Many states give drivers the option of purchasing split limit car insurance or combined single limit car insurance. What’s the difference? Which one is right for you? Today, we’re explaining the difference between combined single limit and split limit car insurance.
Both Policies Cover Two Types of Liability
First, let’s explain what the two policies have in common.
Both combined single limit (CSL) and split limit liability insurance provide coverage for two types of liability:
All states that require car insurance also require you to have the two coverage types above. You’re required to have a certain amount of bodily injury liability coverage and property damage coverage. Bodily injury liability coverage covers the medical expenses of anyone you injure in an at-fault collision. Property damage liability coverage covers the cost of repairing any property you damage in an at-fault collision – like the other vehicle.

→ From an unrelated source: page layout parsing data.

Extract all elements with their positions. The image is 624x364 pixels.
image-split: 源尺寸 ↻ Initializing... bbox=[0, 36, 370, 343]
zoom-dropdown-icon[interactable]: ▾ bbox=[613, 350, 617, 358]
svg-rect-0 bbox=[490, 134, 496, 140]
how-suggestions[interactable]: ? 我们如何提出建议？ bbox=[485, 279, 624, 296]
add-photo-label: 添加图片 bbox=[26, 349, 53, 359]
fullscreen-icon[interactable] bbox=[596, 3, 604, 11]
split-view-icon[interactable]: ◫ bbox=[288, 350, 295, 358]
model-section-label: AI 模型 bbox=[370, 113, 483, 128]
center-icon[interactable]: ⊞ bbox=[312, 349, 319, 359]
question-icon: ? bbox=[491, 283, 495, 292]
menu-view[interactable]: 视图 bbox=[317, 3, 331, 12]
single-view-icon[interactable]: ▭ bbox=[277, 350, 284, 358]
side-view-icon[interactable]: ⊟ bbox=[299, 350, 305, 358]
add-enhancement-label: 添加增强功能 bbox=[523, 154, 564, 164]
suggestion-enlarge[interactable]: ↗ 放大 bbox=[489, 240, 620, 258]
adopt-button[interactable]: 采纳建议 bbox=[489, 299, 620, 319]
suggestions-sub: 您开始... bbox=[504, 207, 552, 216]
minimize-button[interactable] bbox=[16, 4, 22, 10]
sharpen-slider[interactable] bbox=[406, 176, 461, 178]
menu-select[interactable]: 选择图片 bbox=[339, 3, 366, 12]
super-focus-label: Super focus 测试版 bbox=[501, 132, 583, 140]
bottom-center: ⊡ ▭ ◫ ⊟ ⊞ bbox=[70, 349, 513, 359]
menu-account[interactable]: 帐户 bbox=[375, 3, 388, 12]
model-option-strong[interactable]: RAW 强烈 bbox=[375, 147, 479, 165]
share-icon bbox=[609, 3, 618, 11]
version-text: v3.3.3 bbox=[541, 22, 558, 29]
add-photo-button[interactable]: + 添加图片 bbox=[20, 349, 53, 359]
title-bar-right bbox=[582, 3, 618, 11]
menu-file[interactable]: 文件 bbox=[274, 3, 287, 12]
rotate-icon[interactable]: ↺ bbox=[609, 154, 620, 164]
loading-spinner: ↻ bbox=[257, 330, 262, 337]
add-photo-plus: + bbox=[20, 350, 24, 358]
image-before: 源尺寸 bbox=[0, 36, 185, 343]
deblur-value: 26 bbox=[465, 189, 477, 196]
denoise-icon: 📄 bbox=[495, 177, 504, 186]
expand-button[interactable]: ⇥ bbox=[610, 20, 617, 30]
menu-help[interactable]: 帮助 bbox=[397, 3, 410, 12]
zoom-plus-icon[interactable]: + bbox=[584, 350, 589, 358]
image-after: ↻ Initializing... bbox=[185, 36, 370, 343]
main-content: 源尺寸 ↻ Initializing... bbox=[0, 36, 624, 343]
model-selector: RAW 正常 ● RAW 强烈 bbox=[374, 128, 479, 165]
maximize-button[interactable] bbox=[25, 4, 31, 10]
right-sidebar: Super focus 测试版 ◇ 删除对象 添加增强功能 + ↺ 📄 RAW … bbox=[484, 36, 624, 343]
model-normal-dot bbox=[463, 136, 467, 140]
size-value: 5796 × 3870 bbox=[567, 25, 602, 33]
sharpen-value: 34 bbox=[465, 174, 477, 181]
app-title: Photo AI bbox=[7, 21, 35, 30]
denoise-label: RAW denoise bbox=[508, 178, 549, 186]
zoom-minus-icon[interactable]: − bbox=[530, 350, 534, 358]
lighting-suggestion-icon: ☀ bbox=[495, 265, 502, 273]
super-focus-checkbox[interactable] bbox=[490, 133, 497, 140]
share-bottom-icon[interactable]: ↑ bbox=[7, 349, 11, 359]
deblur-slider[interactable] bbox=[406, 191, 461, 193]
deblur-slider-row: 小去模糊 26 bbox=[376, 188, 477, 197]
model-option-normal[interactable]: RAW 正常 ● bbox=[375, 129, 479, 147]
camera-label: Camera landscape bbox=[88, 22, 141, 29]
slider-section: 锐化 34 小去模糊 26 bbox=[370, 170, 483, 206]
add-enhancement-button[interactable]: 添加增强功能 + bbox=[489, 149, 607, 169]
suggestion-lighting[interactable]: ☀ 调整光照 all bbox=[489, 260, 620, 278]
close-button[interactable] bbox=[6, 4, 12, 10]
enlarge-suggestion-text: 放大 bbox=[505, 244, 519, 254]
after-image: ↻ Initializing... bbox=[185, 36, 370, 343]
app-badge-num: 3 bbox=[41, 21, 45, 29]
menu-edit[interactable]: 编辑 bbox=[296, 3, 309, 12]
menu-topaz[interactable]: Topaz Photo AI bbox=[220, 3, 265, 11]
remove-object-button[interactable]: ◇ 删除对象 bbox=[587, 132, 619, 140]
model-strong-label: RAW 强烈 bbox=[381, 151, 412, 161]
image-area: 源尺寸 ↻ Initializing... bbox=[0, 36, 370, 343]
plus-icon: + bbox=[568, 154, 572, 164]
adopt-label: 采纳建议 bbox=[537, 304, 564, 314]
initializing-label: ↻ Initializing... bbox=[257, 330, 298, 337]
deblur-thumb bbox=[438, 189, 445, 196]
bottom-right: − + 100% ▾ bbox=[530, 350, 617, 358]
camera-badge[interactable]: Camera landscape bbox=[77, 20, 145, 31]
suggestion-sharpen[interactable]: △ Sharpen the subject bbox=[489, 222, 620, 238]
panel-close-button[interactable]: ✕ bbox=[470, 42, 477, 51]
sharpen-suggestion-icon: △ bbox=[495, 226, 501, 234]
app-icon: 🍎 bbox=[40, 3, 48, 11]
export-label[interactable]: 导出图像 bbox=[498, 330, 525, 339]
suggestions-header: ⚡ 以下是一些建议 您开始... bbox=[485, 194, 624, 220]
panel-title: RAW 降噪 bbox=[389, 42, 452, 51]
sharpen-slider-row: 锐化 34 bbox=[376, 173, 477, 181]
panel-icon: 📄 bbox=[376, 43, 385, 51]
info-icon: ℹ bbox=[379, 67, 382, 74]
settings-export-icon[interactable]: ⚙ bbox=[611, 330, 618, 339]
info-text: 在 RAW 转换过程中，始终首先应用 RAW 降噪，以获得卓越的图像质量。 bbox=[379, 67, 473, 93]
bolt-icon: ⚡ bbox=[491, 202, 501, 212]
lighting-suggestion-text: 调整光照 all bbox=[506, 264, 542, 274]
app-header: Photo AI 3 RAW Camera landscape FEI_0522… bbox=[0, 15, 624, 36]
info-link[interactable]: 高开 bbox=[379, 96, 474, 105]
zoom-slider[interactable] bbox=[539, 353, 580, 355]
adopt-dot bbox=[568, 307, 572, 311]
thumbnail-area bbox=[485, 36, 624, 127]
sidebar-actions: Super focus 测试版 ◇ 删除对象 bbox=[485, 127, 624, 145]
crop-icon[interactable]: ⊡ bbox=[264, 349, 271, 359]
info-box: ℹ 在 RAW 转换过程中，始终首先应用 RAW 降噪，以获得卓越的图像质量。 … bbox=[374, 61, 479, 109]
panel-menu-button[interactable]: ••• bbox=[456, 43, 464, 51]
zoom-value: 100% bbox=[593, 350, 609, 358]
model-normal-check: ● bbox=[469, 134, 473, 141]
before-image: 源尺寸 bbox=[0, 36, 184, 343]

Your insurance company will cover bodily injury and property damage up to your coverage limits. If your plan has $50,000 of bodily injury coverage and $30,000 of property damage coverage, then your insurance company will pay up to those limits.
What is Split Limit Liability Insurance?
A split limit auto insurance policy will be expressed as three numbers. It will look something like this:
Here’s what each number means:
$125,000: The first number is the bodily injury liability coverage per person. Your insurance company will pay up to $125,000 in bodily injury damages for each person involved in the collision.
$250,000: The second number is the bodily injury liability coverage per accident. The insurance company will pay up to $250,000 in bodily injury damages in total per accident.
$100,000: The final number is the property damage liability coverage. This number is independent of the first two. It specifically covers damage to the other vehicle and other property. If you damaged someone’s SUV, for example, and it requires $45,000 worth of repairs, then your car insurance company would cover that amount.
With split limit liability insurance, there are clearly defined limits on each part of your policy.
In the example above, your insurance could pay out a maximum of $350,000 in total. However, no single person in the accident can exceed $125,000 in claims. And, even though you have $350,000 of total coverage, your insurance will only cover $100,000 of property damage.
What is Combined Single Limit (CSL) Liability Insurance?
Combined single limit (CSL) liability insurance combines all of your coverages into one single policy. All of your claims are paid out under the same coverage limit, up to the amount stated on your declarations page.
In the example above, you have $350,000 of total coverage, but that coverage is split into different groups according to bodily injury coverage and property damage coverage.
With combined single limit liability insurance, there would be no such split. You would receive $350,000 in total coverage that can be spent on any claims.
Combined single limit policies aren’t written as a series of three numbers. Instead, they’re written as a single number. The policy might be expressed as something like this:
This means that you have a total of $500,000 in coverage that can be used for medical expenses, property damage, and other claims.
Why Choose a Combined Single Limit Policy?
To illustrate the difference between combined single limit and split limit policies, let’s give an example.
You get into an accident with a high-end SUV. It’s your fault.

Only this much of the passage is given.